Of Chesapeake’s two remaining plays, the Haynesville is likely is most promising. The company has the largest acreage position of any E&P firm in the core of this play. While production is still limited, Chesapeake has drilled some impressive wells in the region. In fact, while the company recently stated that it’s planning to scale back some drilling operations elsewhere, Chesapeake has maintained an aggressive expansion plan for Haynesville. Buy Chesapeake Energy under $35.
And don’t forget gas infrastructure, the pipelines and processing facilities needed to process and move gas from wellhead to market.
One major problem for gas producers is that natural gas tends to trade at very different prices in different parts of the US. For example, current NYMEX natural gas futures prices are trading in the USD7 to USD8 per MMBtu range. However, Chesapeake noted that in some parts of the US, the company is receiving just USD3 to USD4 per MMBtu; at those prices, most producers are unprofitable.
Right now, for example, gas at the Opal Hub in Wyoming gas is trading at USD3.33 per MMBtu, less than half the current Henry Hub price. Meanwhile, New York gas trades at a premium to Henry Hub.

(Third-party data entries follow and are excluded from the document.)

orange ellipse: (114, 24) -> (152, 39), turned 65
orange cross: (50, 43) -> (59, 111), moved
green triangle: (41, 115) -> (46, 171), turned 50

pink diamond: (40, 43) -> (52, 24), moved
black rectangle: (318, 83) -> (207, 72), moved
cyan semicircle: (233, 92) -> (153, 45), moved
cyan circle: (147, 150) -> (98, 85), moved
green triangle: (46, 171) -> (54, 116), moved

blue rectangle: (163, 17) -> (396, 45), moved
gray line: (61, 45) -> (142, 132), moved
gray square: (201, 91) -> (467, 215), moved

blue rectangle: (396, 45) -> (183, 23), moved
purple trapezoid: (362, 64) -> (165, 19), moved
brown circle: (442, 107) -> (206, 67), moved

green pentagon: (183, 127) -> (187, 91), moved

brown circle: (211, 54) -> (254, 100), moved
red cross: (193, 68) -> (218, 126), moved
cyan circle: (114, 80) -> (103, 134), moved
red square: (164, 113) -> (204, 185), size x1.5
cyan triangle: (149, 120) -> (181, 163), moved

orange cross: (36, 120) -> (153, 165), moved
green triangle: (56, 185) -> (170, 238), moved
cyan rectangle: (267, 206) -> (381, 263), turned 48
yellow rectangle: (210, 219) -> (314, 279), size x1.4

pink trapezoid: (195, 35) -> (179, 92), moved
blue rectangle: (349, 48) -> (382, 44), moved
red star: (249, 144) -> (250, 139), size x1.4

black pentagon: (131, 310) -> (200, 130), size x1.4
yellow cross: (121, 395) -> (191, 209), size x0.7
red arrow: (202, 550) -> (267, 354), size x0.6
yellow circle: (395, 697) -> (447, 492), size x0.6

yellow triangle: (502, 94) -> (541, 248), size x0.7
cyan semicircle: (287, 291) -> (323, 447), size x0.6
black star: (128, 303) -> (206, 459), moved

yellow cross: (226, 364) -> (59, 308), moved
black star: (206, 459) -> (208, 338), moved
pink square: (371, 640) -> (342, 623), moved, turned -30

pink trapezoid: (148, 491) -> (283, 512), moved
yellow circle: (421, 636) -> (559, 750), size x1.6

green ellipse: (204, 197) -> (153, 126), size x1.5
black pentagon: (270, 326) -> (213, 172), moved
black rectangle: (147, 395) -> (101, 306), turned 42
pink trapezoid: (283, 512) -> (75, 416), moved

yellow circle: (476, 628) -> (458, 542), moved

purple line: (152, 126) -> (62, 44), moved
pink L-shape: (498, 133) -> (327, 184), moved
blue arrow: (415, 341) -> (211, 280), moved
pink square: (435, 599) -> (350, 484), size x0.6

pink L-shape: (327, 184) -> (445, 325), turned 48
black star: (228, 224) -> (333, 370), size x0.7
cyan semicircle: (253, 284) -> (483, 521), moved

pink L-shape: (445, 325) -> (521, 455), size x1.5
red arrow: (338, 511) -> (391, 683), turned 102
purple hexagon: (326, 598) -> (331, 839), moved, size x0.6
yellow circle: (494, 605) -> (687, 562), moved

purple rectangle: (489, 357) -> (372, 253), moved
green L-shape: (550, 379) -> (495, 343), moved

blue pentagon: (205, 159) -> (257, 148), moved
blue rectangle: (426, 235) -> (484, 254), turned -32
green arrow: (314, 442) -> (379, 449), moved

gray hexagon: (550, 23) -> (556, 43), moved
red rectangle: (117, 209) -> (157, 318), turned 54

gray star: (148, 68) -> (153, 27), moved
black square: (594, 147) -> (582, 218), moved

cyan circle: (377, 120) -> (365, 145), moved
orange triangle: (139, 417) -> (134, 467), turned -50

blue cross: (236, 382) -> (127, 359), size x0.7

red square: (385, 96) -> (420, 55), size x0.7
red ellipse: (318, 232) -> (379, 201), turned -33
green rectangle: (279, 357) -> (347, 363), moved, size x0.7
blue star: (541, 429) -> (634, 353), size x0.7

The reason has to do with infrastructure. Opal is located in the Rockies, and there’s extremely limited capacity to store gas in this region. In addition, there just aren’t enough pipelines in the area that can carry large quantities of gas east to markets like Henry Hub.
Kinder Morgan Energy Partners (NYSE: KMP) is a major player in the US natural gas infrastructure market. Kinder’s biggest recent project is the so-called Rockies Express (REX) pipeline that’s designed to carry gas from the infrastructure-starved Rockies east as far as the Pennsylvania-Ohio border.
The western portion of REX is already complete and ramping up to full capacity; Kinder even has plans to expand that capacity given high demand. As you can imagine, producers in the Rockies are anxious to move gas east and realize USD7 to USD8 per MMBtu rather than dumping their gas for USD3 per MMBtu.
By year’s end, the eastern segment of the pipe is scheduled for completion, although it will take considerable time for the pipeline’s throughput to ramp up to full capacity. After that, Kinder is evaluating proposals to extend the pipeline all the way to New York.
In addition to REX, Kinder also has a major pipeline dubbed the Midcontinent Express that extends from Oklahoma across northern Texas and Louisiana, eventually terminating in Mississippi. The pipeline passes through or near some of the hottest unconventional plays in the US including Barnett and Haynesville. While that pipeline was originally designed to carry 1.5 bcf/d of gas, Kinder is already looking to boost capacity to 1.8 bcf/d. With a solid 7.5 percent yield, Kinder Morgan Energy Partners rates a buy under USD60.